Le Ksar de ma mère

Paru aux éditions Afrique Orient, «Le Maroc de mon enfance» est le premier récit de Moulay Larbi Raji. Ce cadre retraité de l’OCP y relate des souvenirs empreints de simplicité, de félicité dans les vallées de Ziz et de Ghriss.

Citadins bornés s’abstenir : ce Maroc-là, plein de cailloux, d’oueds mugissants, de Ksours en ruine et, horreur, de paysans, abîme les mains et les chaussures. Gardez-vous d’y pénétrer. Les autres, les curieux, les nostalgiques, les rêveurs, les randonneurs, les aventuriers, tous ceux que Marcel Pagnol a charmés, que Robinson Crusoé a éblouis, vous pouvez me suivre.
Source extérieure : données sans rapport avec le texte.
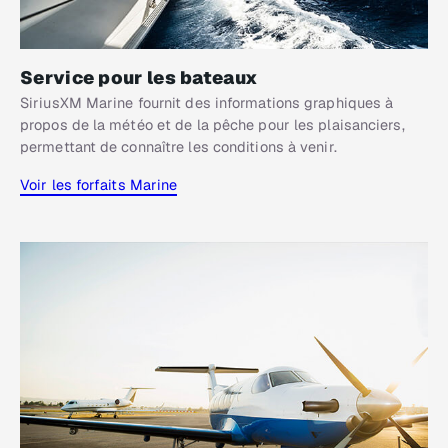
Service pour les bateaux
SiriusXM Marine fournit des informations graphiques à
propos de la météo et de la pêche pour les plaisanciers,
permettant de connaître les conditions à venir.
Voir les forfaits Marine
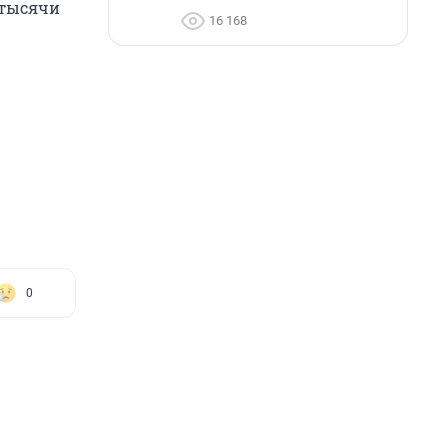
 тысячи
16 168
0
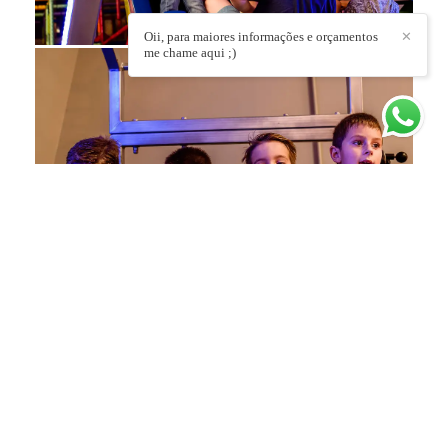
Oii, para maiores informações e orçamentos
✕
me chame aqui ;)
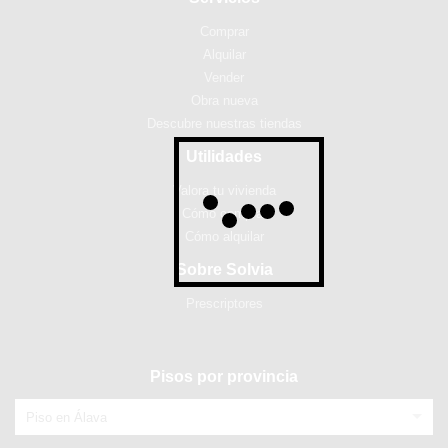
Comprar
Alquilar
Vender
Obra nueva
Descubre nuestras tiendas
Utilidades
Valora tu vivienda
Cómo comprar
Cómo alquilar
Sobre Solvia
Prescriptores
Pisos por provincia
Piso en Álava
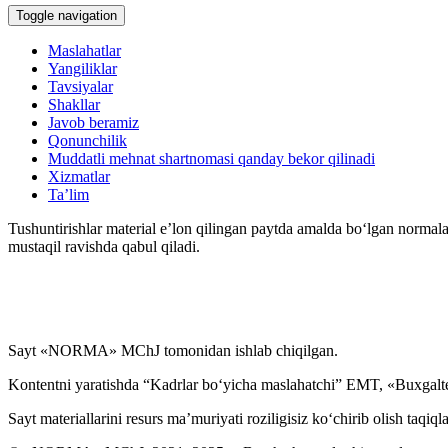
Toggle navigation
Maslahatlar
Yangiliklar
Tavsiyalar
Shakllar
Javob beramiz
Qonunchilik
Muddatli mehnat shartnomasi qanday bekor qilinadi
Xizmatlar
Ta’lim
Tushuntirishlar material e’lon qilingan paytda amalda boʻlgan normala
mustaqil ravishda qabul qiladi.
Sayt «NORMA» MChJ tomonidan ishlab chiqilgan.
Kontentni yaratishda “Kadrlar boʻyicha maslahatchi” EMT, «Buxgalte
Sayt materiallarini resurs ma’muriyati roziligisiz koʻchirib olish taqiql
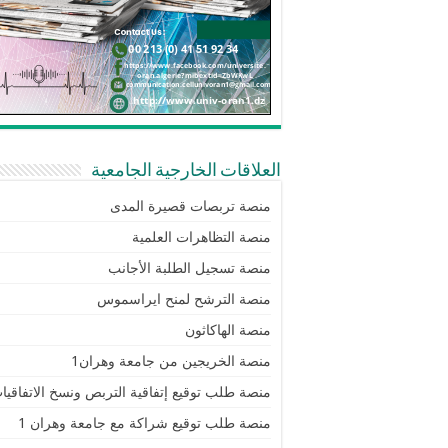
العلاقات الخارجية الجامعية
منصة تربصات قصيرة المدى
منصة التظاهرات العلمية
منصة تسجيل الطلبة الأجانب
منصة الترشح لمنح ايراسموس
منصة الهاكاثون
منصة الخريجين من جامعة وهران1
منصة طلب توقيع إتفاقية التربص ونسخ الاتفاقيا
منصة طلب توقيع شراكة مع جامعة وهران 1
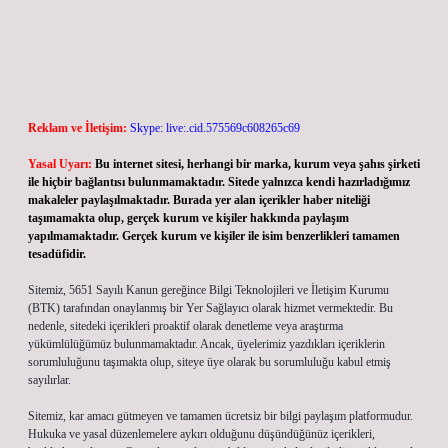
Reklam ve İletişim:
Skype: live:.cid.575569c608265c69
Yasal Uyarı:
Bu internet sitesi, herhangi bir marka, kurum veya şahıs şirketi
ile hiçbir bağlantısı bulunmamaktadır. Sitede yalnızca kendi hazırladığımız
makaleler paylaşılmaktadır. Burada yer alan içerikler haber niteliği
taşımamakta olup, gerçek kurum ve kişiler hakkında paylaşım
yapılmamaktadır. Gerçek kurum ve kişiler ile isim benzerlikleri tamamen
tesadüfidir.
Sitemiz, 5651 Sayılı Kanun gereğince Bilgi Teknolojileri ve İletişim Kurumu
(BTK) tarafından onaylanmış bir Yer Sağlayıcı olarak hizmet vermektedir. Bu
nedenle, sitedeki içerikleri proaktif olarak denetleme veya araştırma
yükümlülüğümüz bulunmamaktadır. Ancak, üyelerimiz yazdıkları içeriklerin
sorumluluğunu taşımakta olup, siteye üye olarak bu sorumluluğu kabul etmiş
sayılırlar.
Sitemiz, kar amacı gütmeyen ve tamamen ücretsiz bir bilgi paylaşım platformudur.
Hukuka ve yasal düzenlemelere aykırı olduğunu düşündüğünüz içerikleri,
Je vous parle d’un temps que les moins de soixante ans ne peuvent pas connaître. Enfin, si. En réalité, il suffit de dépasser un peu l’axe Casablanca-Rabat, de prendre par mégarde une route nationale, d’avaler quelques centaines de kilomètres, puis de s’engouffrer dans une piste cahoteuse, n’importe laquelle, pourvu qu’il y ait des arbres, des vallées verdoyantes, ou des étendues de pierre, des sillons rocheux, des gorges vertigineuses, des villages oubliés.

Mais qui fait ça aujourd’hui? Moulay Larbi Raji sait que peu de gens s’aventurent vraiment dans ces lointaines et rurales contrées. Alors il se fait conteur, il brasse ses souvenirs pour le décrire, ce Maroc bucolique de son enfance, avec une touchante délectation et un sens du détail saisissant.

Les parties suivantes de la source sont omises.